Acara yang berlangsung di Jalan Teratai, Kecamatan Mandalajati ini dihadiri unsur Forum Komunikasi Pimpinan Daerah (Forkopimda), tokoh masyarakat, serta komunitas pecinta sejarah dan budaya.
Wakil Ketua Bapemperda DPRD Kota Bandung, Asep Robin, secara tegas mengapresiasi hadirnya monumen tersebut. Namun, ia juga mengingatkan bahwa pembangunan cagar budaya tidak cukup hanya simbolik—harus dibarengi dengan dasar hukum yang kuat.
“Ini langkah bagus, tapi jangan sampai aspek legalnya terabaikan. Harus segera dilengkapi kajian, termasuk Persetujuan Bangunan Gedung (PBG) dan Sertifikat Laik Fungsi (SLF),” tegasnya.

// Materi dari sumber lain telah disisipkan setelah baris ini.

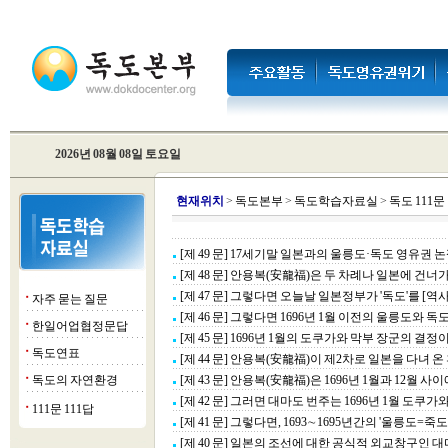
2026년 08월 08일 토요일
현
재위치
>
독도본부
>
독도학습자료실
>
독도 111문 
[제 49 문] 17세기말 일본과의 울릉도·독도 영유권 논
[제 48 문] 안용복(安龍福)은 두 차례나 일본에 건너
[제 47 문] 그렇다면 오늘날 일본정부가 '독도'를 [
자주 묻는 질문
■
[제 46 문] 그렇다면 1696년 1월 이전의 울릉도와 
한일어업협정문답
■
[제 45 문] 1696년 1월의 도쿠가와 막부 장군의 결
독도연표
■
[제 44 문] 안용복(安龍福)이 제2차로 일본을 다녀 
독도의 자연환경
[제 43 문] 안용복(安龍福)은 1696년 1월과 12월 
■
[제 42 문] 그러면 대마도 번주는 1696년 1월 도쿠
111문 111답
■
[제 41 문] 그렇다면, 1693∼1695년간의 '울릉도
[제 40 문] 일본의 조선에 대한 공식적 외교창구인 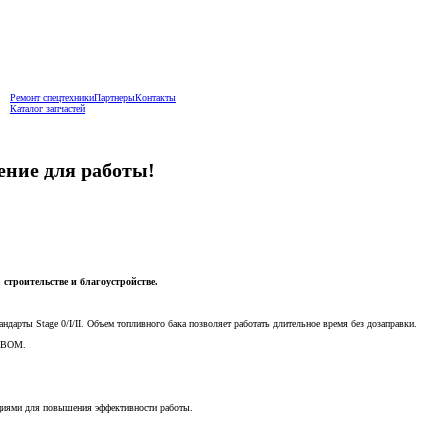
Ремонт спецтехники
Партнеры
Контакты
Каталог запчастей
ние для работы!
строительстве и благоустройстве.
дарты Stage 0/I/II. Объем топливного бака позволяет работать длительное время без дозаправки.
й ВОМ.
циями для повышения эффективности работы.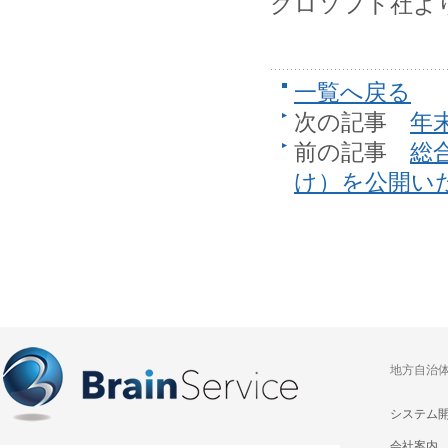
クロソフト社よ
一覧へ戻る
次の記事
年
前の記事
総
け）を公開い
地方自治
システム
会社案内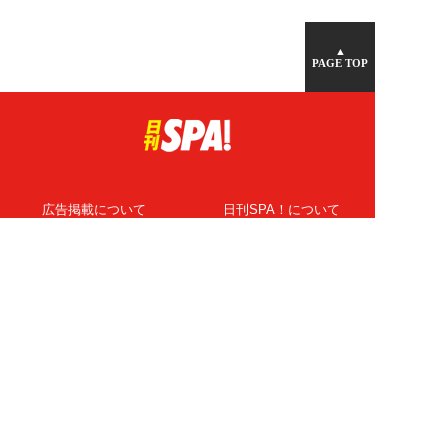
▲
PAGE TOP
広告掲載について
日刊SPA！について
ニュース提供先
PR記事一覧
ライター・執筆者募集
プライバシーポリシー
Cookie使用について
著作権について
運営会社
記事使用について
お問い合わせ
よくある質問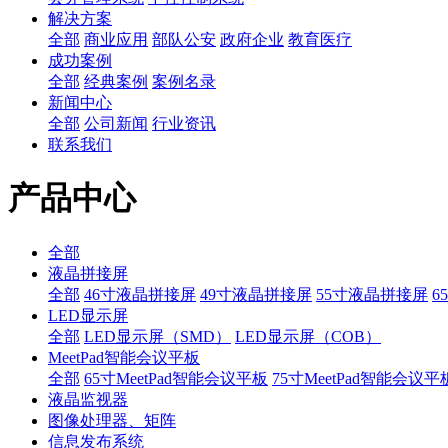
解决方案
全部
商业应用
部队公安
政府企业
教育医疗
成功案例
全部
经典案例
案例名录
新闻中心
全部
公司新闻
行业资讯
联系我们
产品中心
全部
液晶拼接屏
全部
46寸液晶拼接屏
49寸液晶拼接屏
55寸液晶拼接屏
6
LED显示屏
全部
LED显示屏（SMD）
LED显示屏（COB）
MeetPad智能会议平板
全部
65寸MeetPad智能会议平板
75寸MeetPad智能会议平
液晶监视器
图像处理器、矩阵
信息发布系统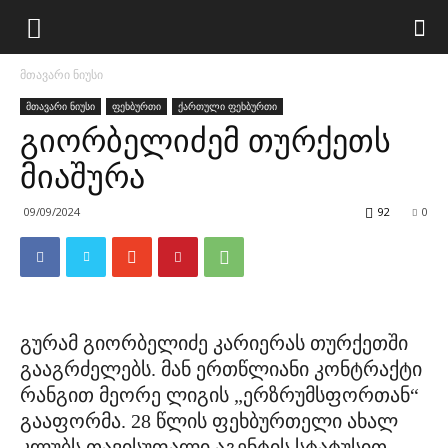
მთავარი ნიუსი
მთავარი ნიუსი
ფეხბურთი
ქართული ფეხბურთი
გიორბელიძემ თურქეთს
მიაშურა
09/09/2024
92
0
გურამ გიორბელიძე კარიერას თურქეთში
გააგრძელებს. მან ერთწლიანი კონტრაქტი
რანგით მეორე ლიგის „ერზრუმსფორთან“
გააფორმა. 28 წლის ფეხბურთელი ახალ
კლუბს თავისუფალი აგენტის სტატუსით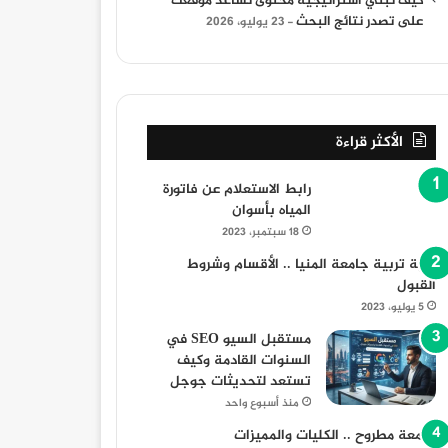
كيف تبني استراتيجية محتوى تساعد موقعك
على تصدر نتائج البحث
23 يوليو، 2026
30 أغسطس، 2025
30 أغسطس، 2025
30 أغسطس، 2025
الأكثر قراءة
دليل شامل عن المدارس اليابانية في مصر شروط التقديم، المميزات، العيوب، والمصاريف
دليل شامل حول المدارس الحكومية في مصر شروط التقديم، المميزات والعيوب
كلية علوم البترول والتعدين ومرتب خريج كلية علوم البترول والتعدين
رابط الاستعلام عن فاتورة
المياه بأسوان
18 سبتمبر، 2023
كلية تربية جامعة المنيا .. الأقسام وشروط
القبول
5 يوليو، 2023
مستقبل السيو SEO في
السنوات القادمة وكيف
تستعد لتحديثات جوجل
منذ أسبوع واحد
جامعة مطروح .. الكليات والمميزات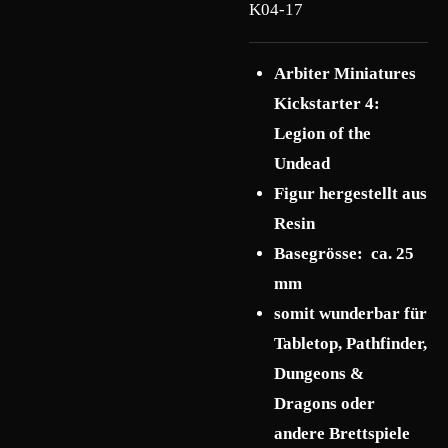
K04-17
Arbiter Miniatures
Kickstarter 4:
Legion of the
Undead
F
igur hergestellt aus
Resin
Basegrösse: ca. 25
mm
somit wunderbar für
Tabletop, Pathfinder,
Dungeons &
Dragons oder
andere Brettspiele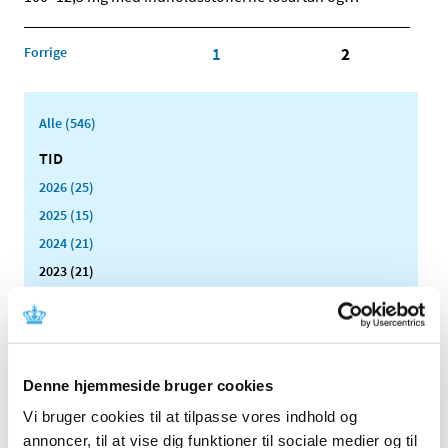
Forrige
1
2
Alle (546)
TID
2026 (25)
2025 (15)
2024 (21)
2023 (21)
december (3)
november (1)
oktober (3)
september (2)
Denne hjemmeside bruger cookies
august (4)
Vi bruger cookies til at tilpasse vores indhold og
juni (1)
annoncer, til at vise dig funktioner til sociale medier og til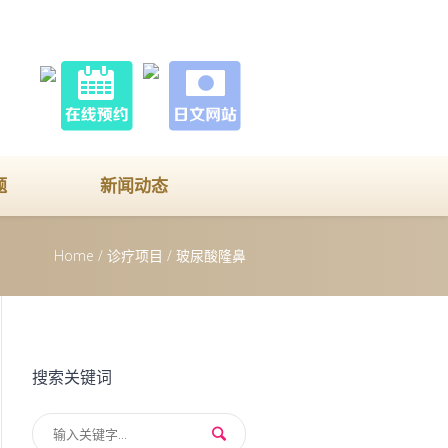
题
新闻动态
Home
/
诊疗项目
/
玻尿酸隆鼻
搜索关键词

Menurutnya, kelengkapan administrasi ini bukan sekadar formalitas, melainkan menjadi kunci utama agar kawasan Cikadut dapat dikelola secara profesional dan tidak menimbulkan persoalan hukum di masa depan.
Kawasan Cikadut sendiri dikenal sebagai salah satu titik penting sejarah di Kota Bandung, khususnya sebagai area pemakaman yang memiliki nilai religius dan kultural tinggi. Dengan adanya monumen cagar budaya, kawasan ini berpotensi berkembang menjadi destinasi wisata religi sekaligus edukasi sejarah.
Namun, tanpa dukungan dokumen resmi dan perencanaan matang, potensi tersebut dikhawatirkan tidak dapat dimaksimalkan.
Peresmian monumen ditandai dengan pemotongan pita, yang sekaligus menjadi awal harapan baru bagi pengembangan kawasan Cikadut agar lebih tertata, aman, dan memiliki daya tarik bagi masyarakat luas.
Dorongan DPRD ini menjadi pengingat bahwa pelestarian sejarah bukan hanya soal membangun fisik, tetapi juga memastikan fondasi hukum yang kuat agar warisan budaya tetap lestari dan bermanfaat bagi generasi mendatang.